When geography becomes a key element of a website, it can become necessary to provide a location based search. In this article, I take a look at how to perform a search within a given distance from a location.
Location, Location, Location
In the earlier days of the web, I found myself working on two websites with a common requirement. They both dealt with real world locations. And they both needed to let visitors search for places close to a point on a map.

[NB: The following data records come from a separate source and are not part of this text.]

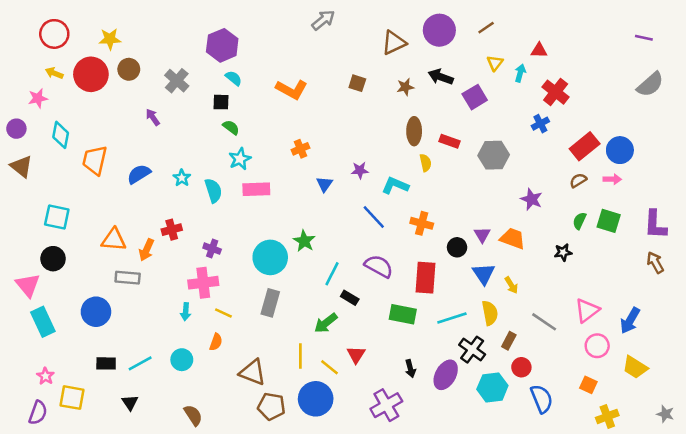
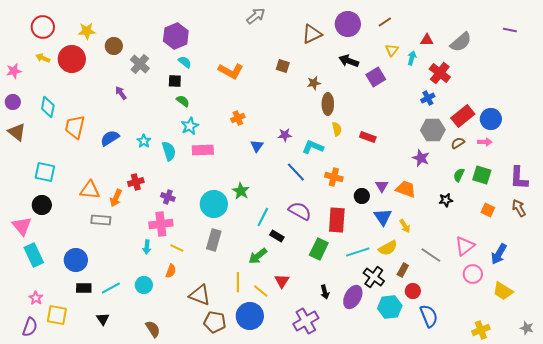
brown circle: (129, 69) -> (114, 46), moved
gray semicircle: (650, 84) -> (461, 42), moved
brown star: (405, 87) -> (314, 83), moved
pink star: (38, 98) -> (14, 71), moved
red rectangle: (449, 141) -> (368, 137), moved
gray hexagon: (494, 155) -> (433, 130), moved
blue circle: (96, 312) -> (76, 260), moved
yellow semicircle: (490, 313) -> (388, 248), turned 72
green rectangle: (403, 314) -> (319, 249), turned -75
orange square: (588, 385) -> (488, 210), moved

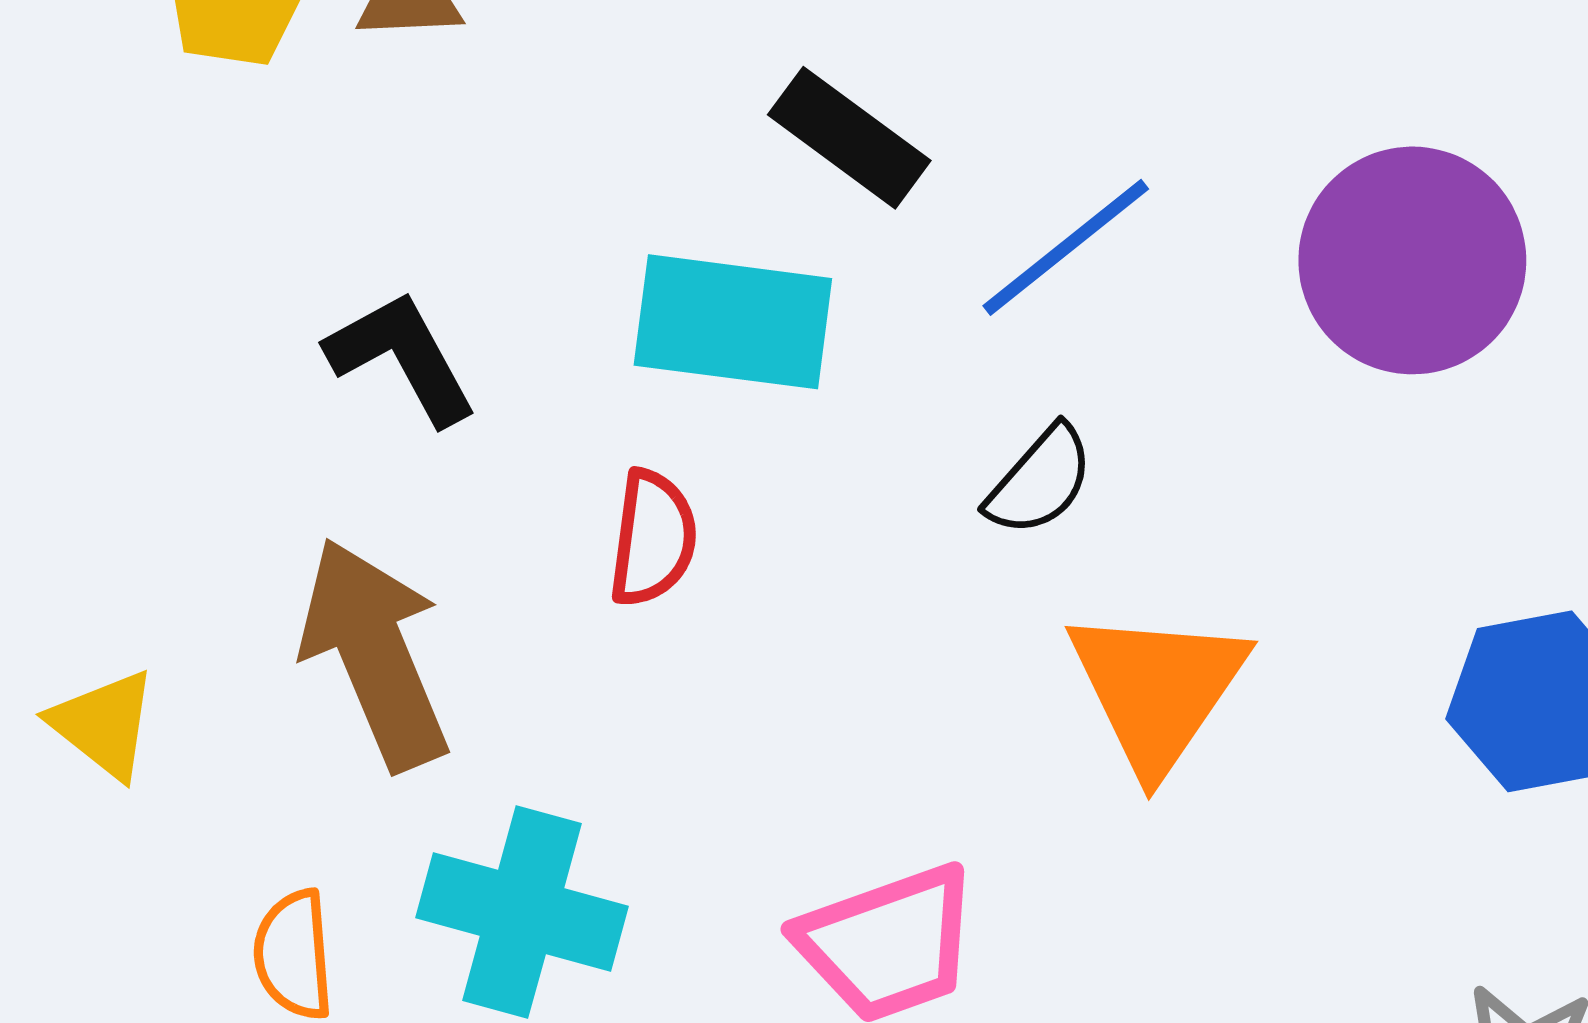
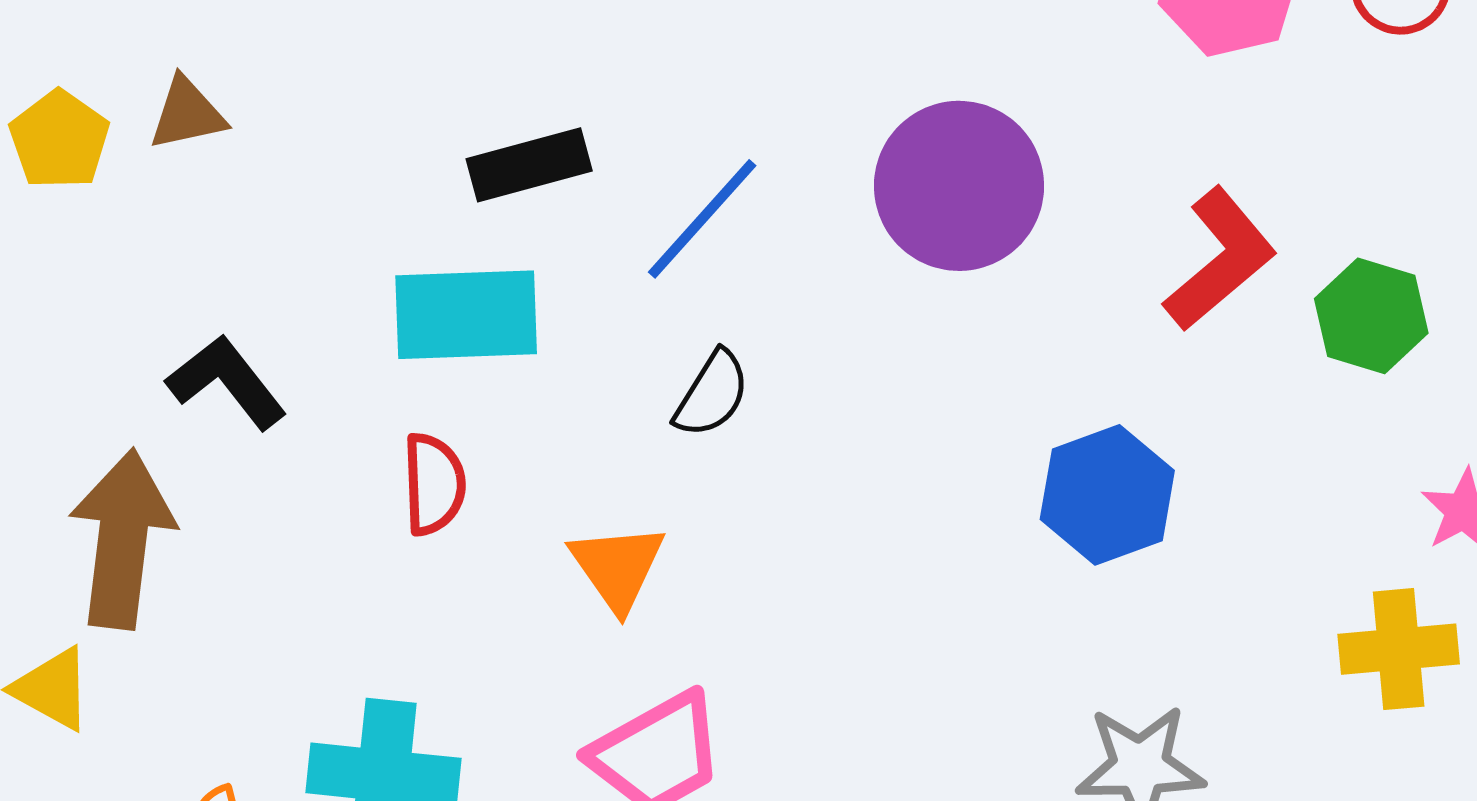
black rectangle: (849, 138) -> (529, 165), turned -42
brown arrow: (375, 654) -> (122, 539), moved, turned 39
orange triangle: (1157, 689) -> (617, 567), moved, size x0.7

At first it seemed like a straight forward matter. However, the curvature of the Earth throws a spanner in the works. Both websites wanted to give accurate results based on distance from a given location.
Preparing the Data
In both cases, the websites used a MySQL database to store information about the locations. The databases needed to be prepared for location based search. I added a longitude and latitude field to both the databases. It was a painstaking process looking up the exact coordinates for each existing entry and entering them in to the new fields.
Performing the Location Based Search
Having set up the database, I needed a query that would return all the places within a given distance of a location. Here comes the technical bit, example in PHP. The following, sanitised, variables are required by the query:
- $latitude: the latitude of the location the user wishes to search from.
- $longitude: the longitude of the location the user wishes to search from.
- $max_distance: How far from the location does the user wish to search, this figure is in miles. If you need to work in km, you will need to adjust the formula (or convert the km to miles).
- $page_size: How many matches should be returned.
- $start_pos: Which entry should be the first one returned. Combining this with $page_size, allows for paging.
The section of code below creates an SQL snippet that will be used multiple times in the final search query. This is the core of the search. It calculates the distance in miles between two points on the map:
$calc_distance = "sqrt(power(69.1 * (entities.latitude - $latitude), 2) + power(69.1 * (entities.longitude - $longitude) * cos(entities.latitude / 57.3), 2))";
Having set up $calc_distance, the next step is to build the search query:
$sql = "Select *, ($calc_distance) As distance_ From entities Where (($calc_distance) <= $max_distance) Order By ($calc_distance) Asc, entities.name Asc Limit $start_pos, $page_size";
I’ve taken liberties with the formatting above, to make it easier to read. The select returns all fields in the “entities” table plus the distance in miles as a “distance_” field. The “where” clause restricts all matches to those in the required distance, it’s possible to add other restrictions here. The “order by” first orders by distance and then by “name”. Finally the “limit” controls paging. When executing this query, I get a paged list of entities, with the nearest ones first.